Deploy a High Availability Cluster (beta)

This guide walks through bringing up a three-node Ella Core cluster from scratch. For background on how clustering works, see the High Availability explanation.

Beta feature

High availability is currently in beta. It is available for testing and feedback in the main branch but not recommended for production use yet. Expect breaking changes as we iterate on the design and implementation.

Pre-requisites

  • Three hosts that each meet the standard system requirements.
  • Ella Core installed on each host following the Install guide. Do not start the service yet.
  • A reachable TCP port on each host for inter-node traffic (this guide uses 7000).

1. Generate the cluster PKI

Every node authenticates to its peers with a leaf certificate signed by a shared cluster CA. The leaf's Common Name must be ella-node-<node-id>, where node-id matches cluster.node-id in the node's config. node-id must be between 1 and 63.

Using OpenSSL, create a CA and one leaf per node:

# Cluster CA
openssl ecparam -name prime256v1 -genkey -noout -out cluster-ca-key.pem
openssl req -x509 -new -key cluster-ca-key.pem -days 3650 \
    -subj "/CN=ella-cluster-ca" -out cluster-ca.pem

# Per-node leaf (repeat for node-id 1, 2, 3)
NODE_ID=1
openssl ecparam -name prime256v1 -genkey -noout -out node-${NODE_ID}-key.pem
openssl req -new -key node-${NODE_ID}-key.pem \
    -subj "/CN=ella-node-${NODE_ID}" -out node-${NODE_ID}.csr
openssl x509 -req -in node-${NODE_ID}.csr \
    -CA cluster-ca.pem -CAkey cluster-ca-key.pem -CAcreateserial \
    -days 365 -out node-${NODE_ID}-cert.pem \
    -extfile <(printf "extendedKeyUsage=serverAuth,clientAuth")

Copy cluster-ca.pem, the node's own node-N-cert.pem, and node-N-key.pem to each host (for example, under /etc/ella/).

2. Configure each node

On every node, add a cluster block to the configuration file. The example below is for node 1; change node-id, bind-address, and the TLS paths on each of the other two nodes.

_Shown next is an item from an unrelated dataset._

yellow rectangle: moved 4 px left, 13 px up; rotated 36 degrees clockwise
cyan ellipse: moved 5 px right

The peers list and bootstrap-expect must be identical on all three.

core.yaml
interfaces:
  n2:
    address: "10.0.0.1"
    port: 38412
  n3:
    name: "n3"
  n6:
    name: "eth0"
  api:
    address: "10.0.0.1"
    port: 5002
xdp:
  attach-mode: "native"
cluster:
  enabled: true
  node-id: 1
  bind-address: "10.0.0.1:7000"
  bootstrap-expect: 3
  peers:
    - "10.0.0.1:7000"
    - "10.0.0.2:7000"
    - "10.0.0.3:7000"
  tls:
    ca: "/etc/ella/cluster-ca.pem"
    cert: "/etc/ella/node-1-cert.pem"
    key: "/etc/ella/node-1-key.pem"

See the Configuration File reference for every available field.

3. Start the nodes

Start Ella Core on all three hosts, order does not matter.

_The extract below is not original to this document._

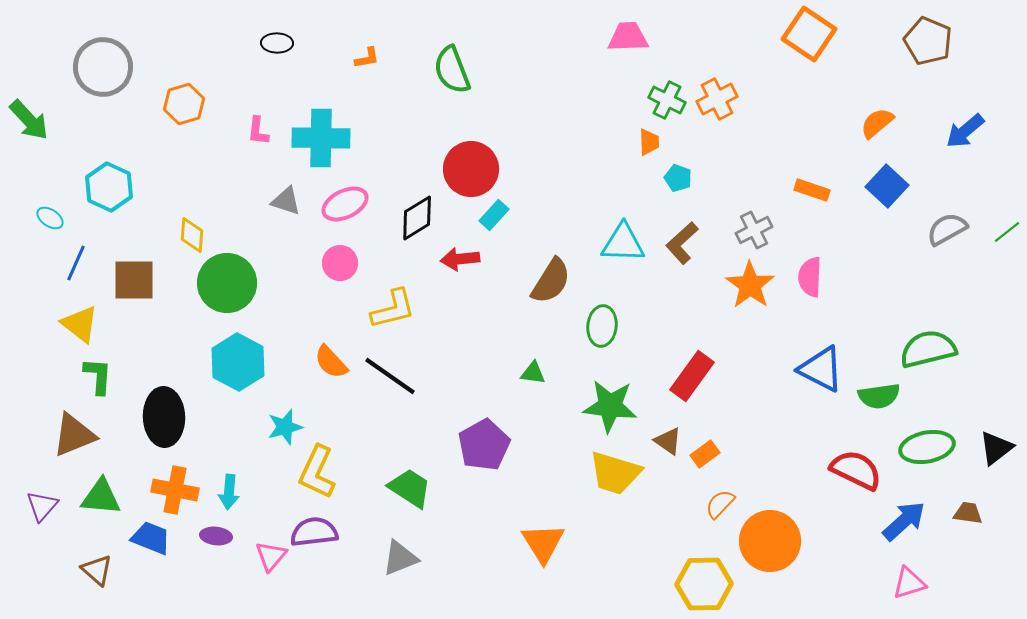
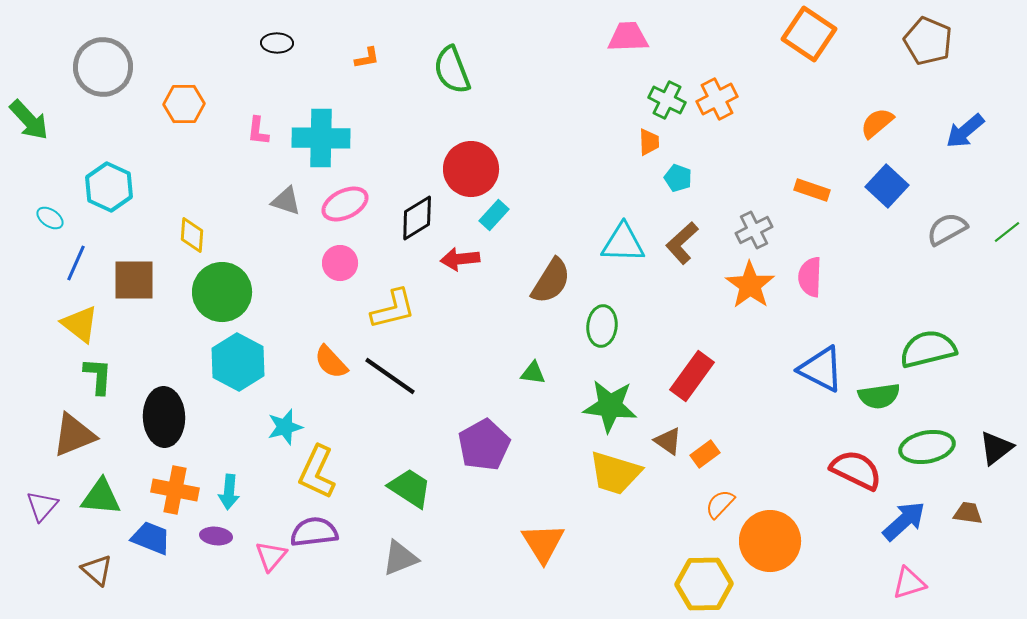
orange hexagon at (184, 104): rotated 15 degrees clockwise
green circle at (227, 283): moved 5 px left, 9 px down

shell sudo snap start --enable ella-core.cored

4. Initialize the cluster

Open any node's UI in a browser (for example https://10.0.0.1:5002) and create the first admin user when prompted. The write is replicated through Raft to the other members, so you only do this once.

Log in.

5. Verify the cluster

Navigate to the Cluster page. All three nodes should appear with suffrage Voter, one should be flagged as Leader, and every node should report Healthy.

Ella Core HA Cluster
Cluster page showing three nodes with one leader